Output the data below exactly as it is, dropping the pictures from your copy.

● ● ●

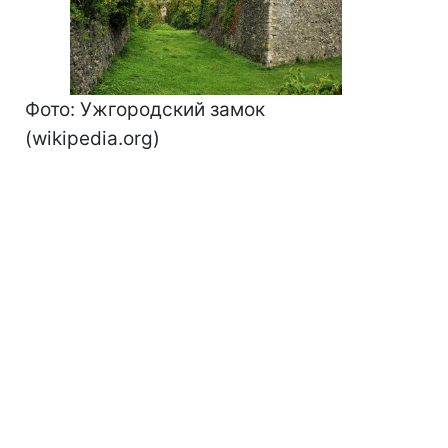
Фото: Ужгородский замок
(wikipedia.org)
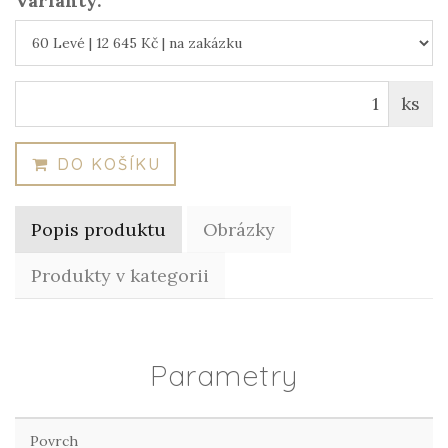
Varianty:
ks
DO KOŠÍKU
Popis produktu
Obrázky
Produkty v kategorii
Parametry
Povrch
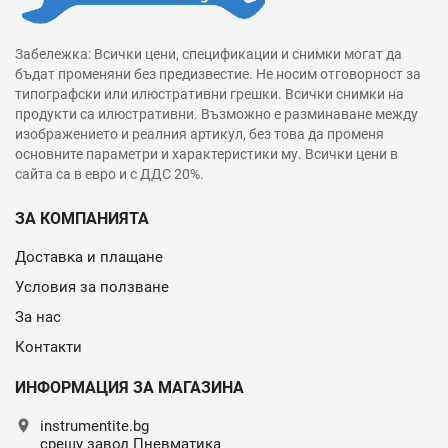
Забележка: Всички цени, спецификации и снимки могат да
бъдат променяни без предизвестие. Не носим отговорност за
типографски или илюстративни грешки. Всички снимки на
продукти са илюстративни. Възможно е разминаване между
изображението и реалния артикул, без това да променя
основните параметри и характеристики му. Всички цени в
сайта са в евро и с ДДС 20%.
ЗА КОМПАНИЯТА
Доставка и плащане
Условия за ползване
За нас
Контакти
ИНФОРМАЦИЯ ЗА МАГАЗИНА
location_on
instrumentite.bg
срещу завод Пневматика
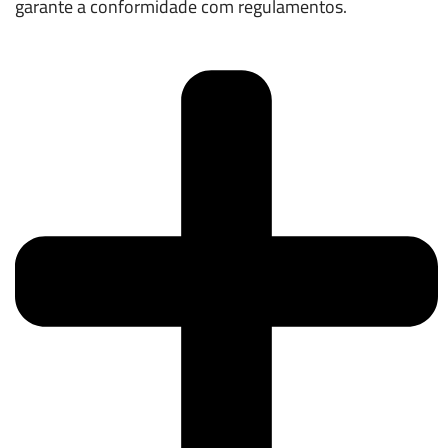
garante a conformidade com regulamentos.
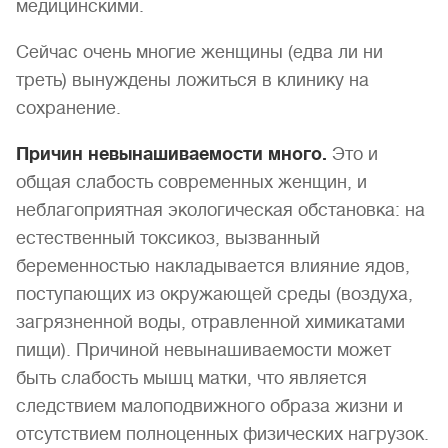
медицинскими.
Сейчас очень многие женщины (едва ли ни
треть) вынуждены ложиться в клинику на
сохранение.
Причин невынашиваемости много.
Это и
общая слабость современных женщин, и
неблагоприятная экологическая обстановка: на
естественный токсикоз, вызванный
беременностью накладывается влияние ядов,
поступающих из окружающей среды (воздуха,
загрязненной воды, отравленной химикатами
пищи). Причиной невынашиваемости может
быть слабость мышц матки, что является
следствием малоподвижного образа жизни и
отсутствием полноценных физических нагрузок.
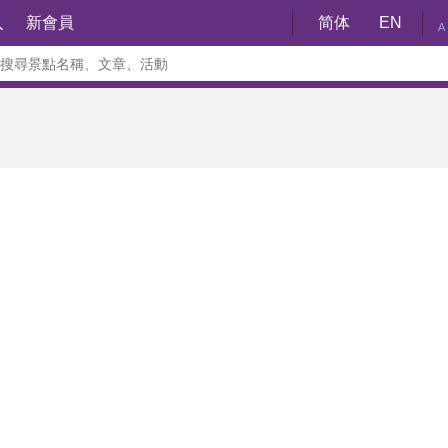
入
新會員
简体
EN
A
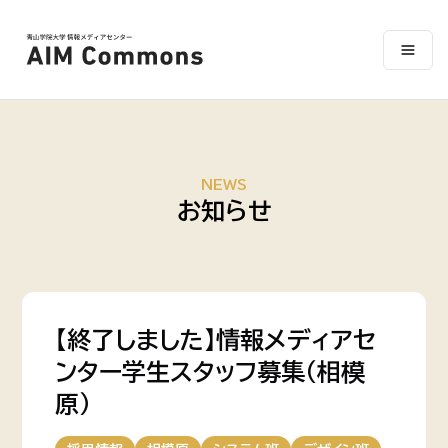
NEWS
お知らせ
【終了しました】情報メディアセ
ンター学生スタッフ募集（相模
原）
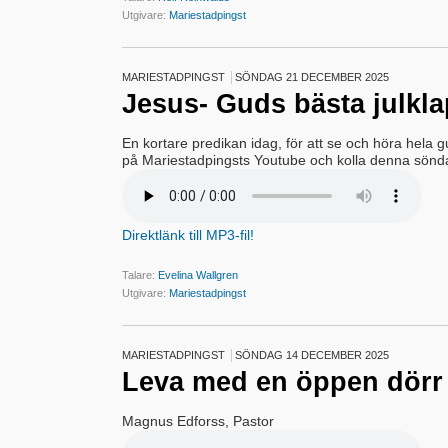
Utgivare:
Mariestadpingst
MARIESTADPINGST
SÖNDAG 21 DECEMBER 2025
Jesus- Guds bästa julkl
En kortare predikan idag, för att se och höra hela
på Mariestadpingsts Youtube och kolla denna sönd
Direktlänk till MP3-fil!
Talare:
Evelina Wallgren
Utgivare:
Mariestadpingst
MARIESTADPINGST
SÖNDAG 14 DECEMBER 2025
Leva med en öppen dörr
Magnus Edforss, Pastor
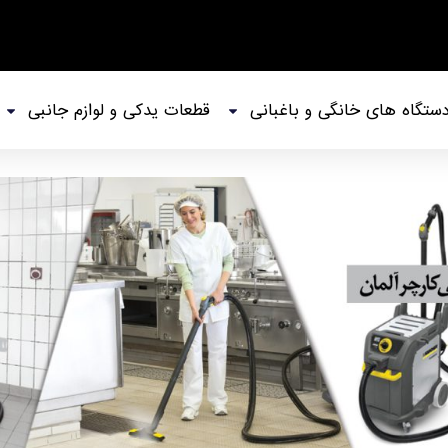
ستگاه های خانگی و باغبانی
قطعات یدکی و لوازم جانبی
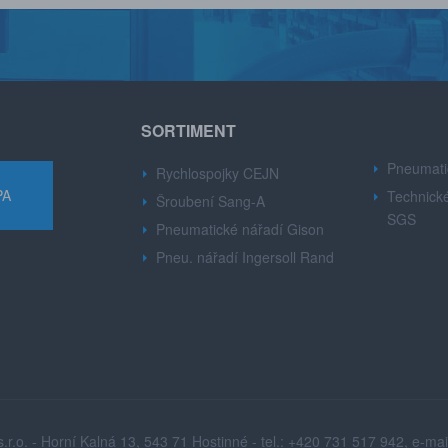
SORTIMENT
Pneumati
Rychlospojky CEJN
PA
Technické
Šroubení Sang-A
SGS
Pneumatické nářadí Gison
Pneu. nářadí Ingersoll Rand
.o. - Horní Kalná 13, 543 71 Hostinné - tel.: +420 731 517 942, e-mai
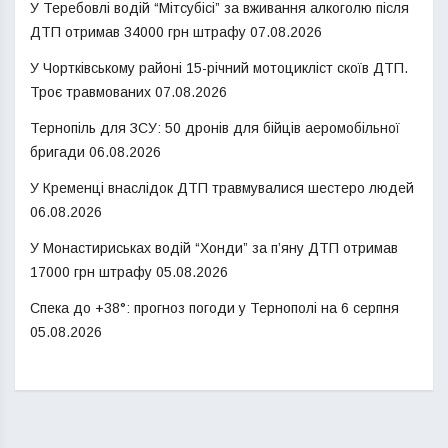
У Теребовлі водій “Мітсубісі” за вживання алкоголю після
ДТП отримав 34000 грн штрафу
07.08.2026
У Чортківському районі 15-річний мотоцикліст скоїв ДТП.
Троє травмованих
07.08.2026
Тернопіль для ЗСУ: 50 дронів для бійців аеромобільної
бригади
06.08.2026
У Кременці внаслідок ДТП травмувалися шестеро людей
06.08.2026
У Монастириськах водій “Хонди” за п’яну ДТП отримав
17000 грн штрафу
05.08.2026
Спека до +38°: прогноз погоди у Тернополі на 6 серпня
05.08.2026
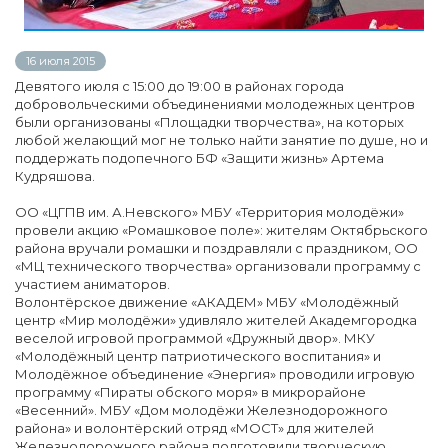
16 июля 2015
Девятого июля с 15:00 до 19:00 в районах города
добровольческими объединениями молодежных центров
были организованы «Площадки творчества», на которых
любой желающий мог не только найти занятие по душе, но и
поддержать подопечного БФ «Защити жизнь» Артема
Кудряшова.
ОО «ЦГПВ им. А.Невского» МБУ «Территория молодёжи»
провели акцию «Ромашковое поле»: жителям Октябрьского
района вручали ромашки и поздравляли с праздником, ОО
«МЦ технического творчества» организовали программу с
участием аниматоров.
Волонтёрское движение «АКАДЕМ» МБУ «Молодёжный
центр «Мир молодёжи» удивляло жителей Академгородка
веселой игровой программой «Дружный двор». МКУ
«Молодёжный центр патриотического воспитания» и
Молодёжное объединение «Энергия» проводили игровую
программу «Пираты обского моря» в микрорайоне
«Весенний». МБУ «Дом молодёжи Железнодорожного
района» и волонтёрский отряд «МОСТ» для жителей
Железнодорожного района подготовили творческую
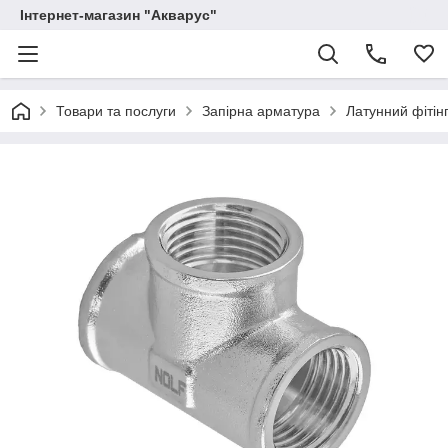
Інтернет-магазин "Акварус"
Товари та послуги
Запірна арматура
Латунний фітінг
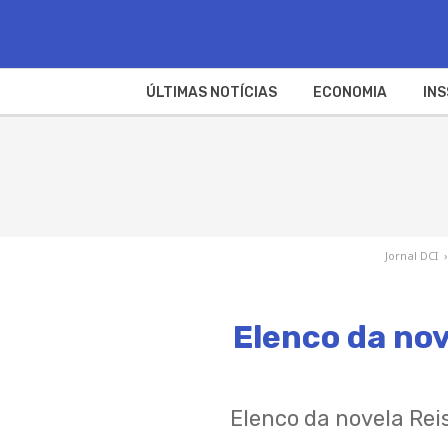
ÚLTIMAS NOTÍCIAS
ECONOMIA
INS
Jornal DCI
›
Elenco da no
Elenco da novela Re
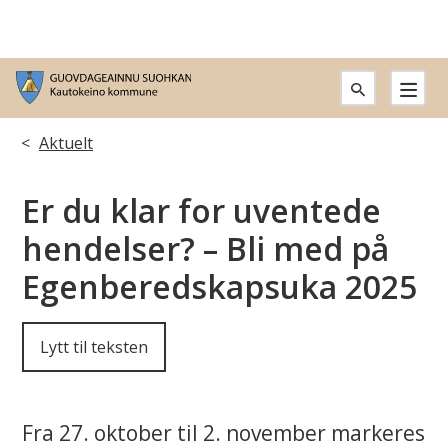
G
u
Du
Aktuelt
o
er
Er du klar for uventede
v
her:
hendelser? – Bli med på
d
Egenberedskapsuka 2025
a
g
Lytt til teksten
e
a
Fra 27. oktober til 2. november markeres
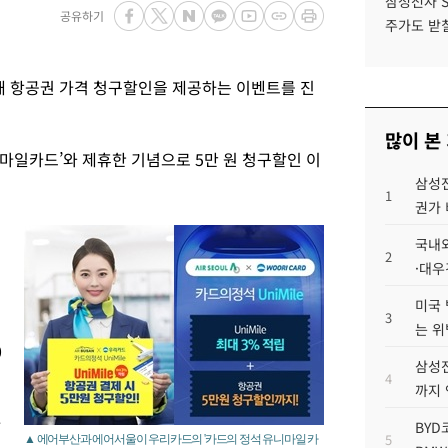
삼성전자 
공유하기
주가도 받칠
 항공권 가격 청구할인을 제공하는 이벤트를 진
많이 본
마일카드’와 제휴한 기념으로 5만 원 청구할인 이
삼성전
1
권가 
국내외
2
·대우
미국 
3
는 위
0
삼성전
청
4
까지
사
BYD
5
▲ 에어부산과 에어서울이 우리카드의 '카드의 정석 유니마일 카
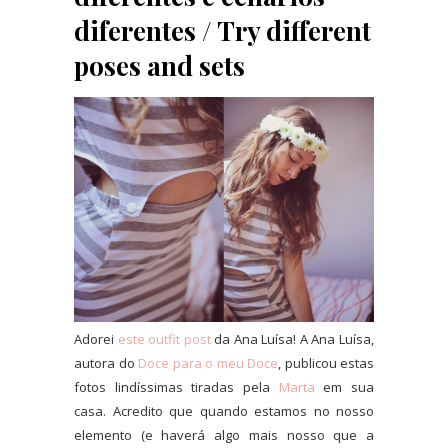
diferentes / Try different
poses and sets
Adorei
este outfit post
da Ana Luísa! A Ana Luísa,
autora do
Doce para o meu Doce
, publicou estas
fotos lindíssimas tiradas pela
Marta
em sua
casa. Acredito que quando estamos no nosso
elemento (e haverá algo mais nosso que a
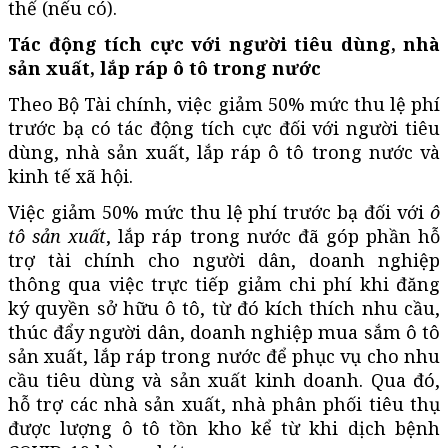
thế (nếu có).
Tác động tích cực với người tiêu dùng, nhà
sản xuất, lắp ráp ô tô trong nước
Theo Bộ Tài chính, việc giảm 50% mức thu lệ phí
trước bạ có tác động tích cực đối với người tiêu
dùng, nhà sản xuất, lắp ráp ô tô trong nước và
kinh tế xã hội.
Việc giảm 50% mức thu lệ phí trước bạ đối với
ô
tô sản xuất
, lắp ráp trong nước đã góp phần hỗ
trợ tài chính cho người dân, doanh nghiệp
thông qua việc trực tiếp giảm chi phí khi đăng
ký quyền sở hữu ô tô, từ đó kích thích nhu cầu,
thúc đẩy người dân, doanh nghiệp mua sắm ô tô
sản xuất, lắp ráp trong nước để phục vụ cho nhu
cầu tiêu dùng và sản xuất kinh doanh. Qua đó,
hỗ trợ các nhà sản xuất, nhà phân phối tiêu thụ
được lượng ô tô tồn kho kể từ khi dịch bệnh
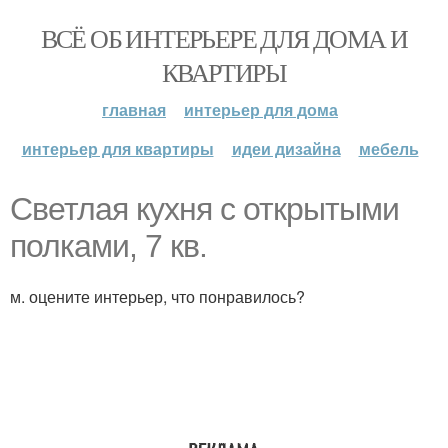
ВСЁ ОБ ИНТЕРЬЕРЕ ДЛЯ ДОМА И
КВАРТИРЫ
главная
интерьер для дома
интерьер для квартиры
идеи дизайна
мебель
Светлая кухня с открытыми
полками, 7 кв.
м. оцените интерьер, что понравилось?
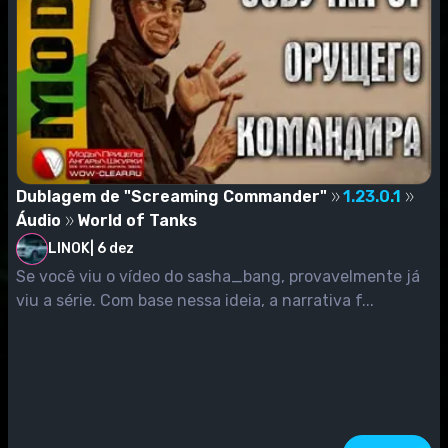
Dublagem de "Screaming Commander"
1.23.0.1
Áudio
World of Tanks
LINOK
|
6 dez
Se você viu o vídeo do sasha_bang, provavelmente já
viu a série. Com base nessa ideia, a narrativa f...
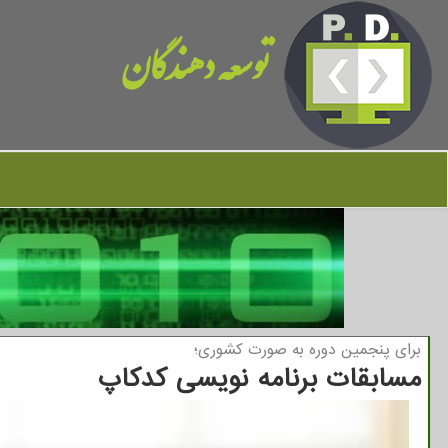
توسعه دهندگان
برای پنجمین دوره به صورت كشوری؛
مسابقات برنامه نویسی كدكاپ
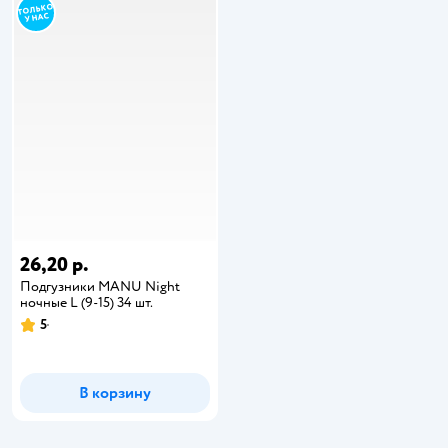
26,20 р.
Подгузники MANU Night
ночные L (9-15) 34 шт.
5
В корзину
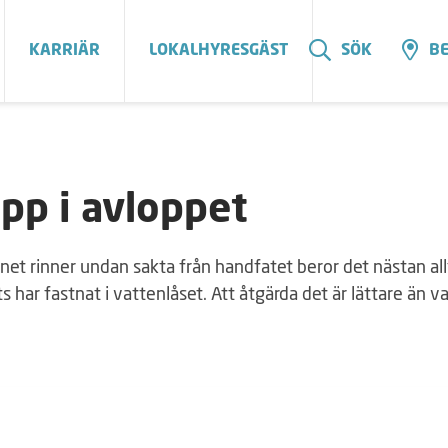
KARRIÄR
LOKALHYRESGÄST
SÖK
BE
pp i avloppet
et rinner undan sakta från handfatet beror det nästan all
s har fastnat i vattenlåset. Att åtgärda det är lättare än v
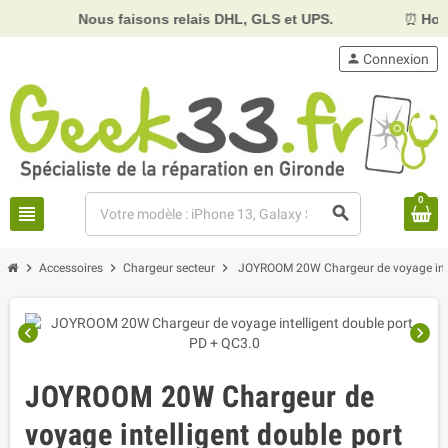
Nous faisons relais DHL, GLS et UPS.
⏰
Horair
person
Connexion
0
view_headline
search
chevron_right
chevron_right
chevron_right
Accessoires
Chargeur secteur
JOYROOM 20W Chargeur de voyage inte
chevron_left
chevron_right
JOYROOM 20W Chargeur de
voyage intelligent double port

● ● ●

→ **ANSWER BOX**
Фото: Ужгородский замок
(wikipedia.org)
Varianty:
ks
DO KOŠÍKU
Popis produktu
Obrázky
Produkty v kategorii
Parametry
Povrch
Забележка: Всички цени, спецификации и снимки могат да
бъдат променяни без предизвестие. Не носим отговорност за
типографски или илюстративни грешки. Всички снимки на
продукти са илюстративни. Възможно е разминаване между
изображението и реалния артикул, без това да променя
основните параметри и характеристики му. Всички цени в
сайта са в евро и с ДДС 20%.
ЗА КОМПАНИЯТА
Доставка и плащане
Условия за ползване
За нас
Контакти
ИНФОРМАЦИЯ ЗА МАГАЗИНА
location_on
instrumentite.bg
срещу завод Пневматика
garante a conformidade com regulamentos.
медицинскими.
Сейчас очень многие женщины (едва ли ни
треть) вынуждены ложиться в клинику на
сохранение.
Причин невынашиваемости много.
Это и
общая слабость современных женщин, и
неблагоприятная экологическая обстановка: на
естественный токсикоз, вызванный
беременностью накладывается влияние ядов,
поступающих из окружающей среды (воздуха,
загрязненной воды, отравленной химикатами
пищи). Причиной невынашиваемости может
быть слабость мышц матки, что является
следствием малоподвижного образа жизни и
отсутствием полноценных физических нагрузок.
入
新會員
简体
EN
A
NEWS
お知らせ
【終了しました】情報メディアセ
ンター学生スタッフ募集（相模
原）
Utgivare:
Mariestadpingst
MARIESTADPINGST
SÖNDAG 21 DECEMBER 2025
Jesus- Guds bästa julkl
En kortare predikan idag, för att se och höra hela
på Mariestadpingsts Youtube och kolla denna sönd
Direktlänk till MP3-fil!
Talare:
Evelina Wallgren
Utgivare:
Mariestadpingst
MARIESTADPINGST
SÖNDAG 14 DECEMBER 2025
Leva med en öppen dörr
Magnus Edforss, Pastor
ستگاه های خانگی و باغبانی
قطعات یدکی و لوازم جانبی
SORTIMENT
Pneumati
Rychlospojky CEJN
PA
Technické
Šroubení Sang-A
SGS
Pneumatické nářadí Gison
Pneu. nářadí Ingersoll Rand
.o. - Horní Kalná 13, 543 71 Hostinné - tel.: +420 731 517 942, e-mai
У Теребовлі водій “Мітсубісі” за вживання алкоголю після
ДТП отримав 34000 грн штрафу
07.08.2026
У Чортківському районі 15-річний мотоцикліст скоїв ДТП.
Троє травмованих
07.08.2026
Тернопіль для ЗСУ: 50 дронів для бійців аеромобільної
бригади
06.08.2026
У Кременці внаслідок ДТП травмувалися шестеро людей
06.08.2026
У Монастириськах водій “Хонди” за п’яну ДТП отримав
17000 грн штрафу
05.08.2026
Спека до +38°: прогноз погоди у Тернополі на 6 серпня
05.08.2026
16 июля 2015
Девятого июля с 15:00 до 19:00 в районах города
добровольческими объединениями молодежных центров
были организованы «Площадки творчества», на которых
любой желающий мог не только найти занятие по душе, но и
поддержать подопечного БФ «Защити жизнь» Артема
Кудряшова.
ОО «ЦГПВ им. А.Невского» МБУ «Территория молодёжи»
провели акцию «Ромашковое поле»: жителям Октябрьского
района вручали ромашки и поздравляли с праздником, ОО
«МЦ технического творчества» организовали программу с
участием аниматоров.
Волонтёрское движение «АКАДЕМ» МБУ «Молодёжный
центр «Мир молодёжи» удивляло жителей Академгородка
веселой игровой программой «Дружный двор». МКУ
«Молодёжный центр патриотического воспитания» и
Молодёжное объединение «Энергия» проводили игровую
программу «Пираты обского моря» в микрорайоне
«Весенний». МБУ «Дом молодёжи Железнодорожного
района» и волонтёрский отряд «МОСТ» для жителей
Железнодорожного района подготовили творческую
Інтернет-магазин "Акварус"
Товари та послуги
Запірна арматура
Латунний фітінг
ÚLTIMAS NOTÍCIAS
ECONOMIA
INS
Jornal DCI
›
Elenco da no
Elenco da novela Re
G
u
Du
Aktuelt
o
er
Er du klar for uventede
v
her:
hendelser? – Bli med på
d
Egenberedskapsuka 2025
a
g
Lytt til teksten
e
a
Fra 27. oktober til 2. november markeres
삼성전자 
공유하기
주가도 받칠
 항공권 가격 청구할인을 제공하는 이벤트를 진
많이 본
마일카드’와 제휴한 기념으로 5만 원 청구할인 이
삼성전
1
권가 
국내외
2
·대우
미국 
3
는 위
0
삼성전
청
4
까지
사
BYD
5
▲ 에어부산과 에어서울이 우리카드의 '카드의 정석 유니마일 카
diferentes / Try different
poses and sets
Adorei
este outfit post
da Ana Luísa! A Ana Luísa,
autora do
Doce para o meu Doce
, publicou estas
fotos lindíssimas tiradas pela
Marta
em sua
casa. Acredito que quando estamos no nosso
elemento (e haverá algo mais nosso que a
thế (nếu có).
Tác động tích cực với người tiêu dùng, nhà
sản xuất, lắp ráp ô tô trong nước
Theo Bộ Tài chính, việc giảm 50% mức thu lệ phí
trước bạ có tác động tích cực đối với người tiêu
dùng, nhà sản xuất, lắp ráp ô tô trong nước và
kinh tế xã hội.
Việc giảm 50% mức thu lệ phí trước bạ đối với
ô
tô sản xuất
, lắp ráp trong nước đã góp phần hỗ
trợ tài chính cho người dân, doanh nghiệp
thông qua việc trực tiếp giảm chi phí khi đăng
ký quyền sở hữu ô tô, từ đó kích thích nhu cầu,
thúc đẩy người dân, doanh nghiệp mua sắm ô tô
sản xuất, lắp ráp trong nước để phục vụ cho nhu
cầu tiêu dùng và sản xuất kinh doanh. Qua đó,
hỗ trợ các nhà sản xuất, nhà phân phối tiêu thụ
được lượng ô tô tồn kho kể từ khi dịch bệnh
ВСЁ ОБ ИНТЕРЬЕРЕ ДЛЯ ДОМА И
КВАРТИРЫ
главная
интерьер для дома
интерьер для квартиры
идеи дизайна
мебель
Светлая кухня с открытыми
полками, 7 кв.
м. оцените интерьер, что понравилось?
Dublagem de "Screaming Commander"
1.23.0.1
Áudio
World of Tanks
LINOK
|
6 dez
Se você viu o vídeo do sasha_bang, provavelmente já
viu a série. Com base nessa ideia, a narrativa f...
توسعه دهندگان
برای پنجمین دوره به صورت كشوری؛
مسابقات برنامه نویسی كدكاپ
26,20 р.
Подгузники MANU Night
ночные L (9-15) 34 шт.
5
В корзину
KARRIÄR
LOKALHYRESGÄST
SÖK
BE
pp i avloppet
et rinner undan sakta från handfatet beror det nästan all
s har fastnat i vattenlåset. Att åtgärda det är lättare än v
Nous faisons relais DHL, GLS et UPS.
⏰
Horair
person
Connexion
0
view_headline
search
chevron_right
chevron_right
chevron_right
Accessoires
Chargeur secteur
JOYROOM 20W Chargeur de voyage inte
chevron_left
chevron_right
JOYROOM 20W Chargeur de
voyage intelligent double port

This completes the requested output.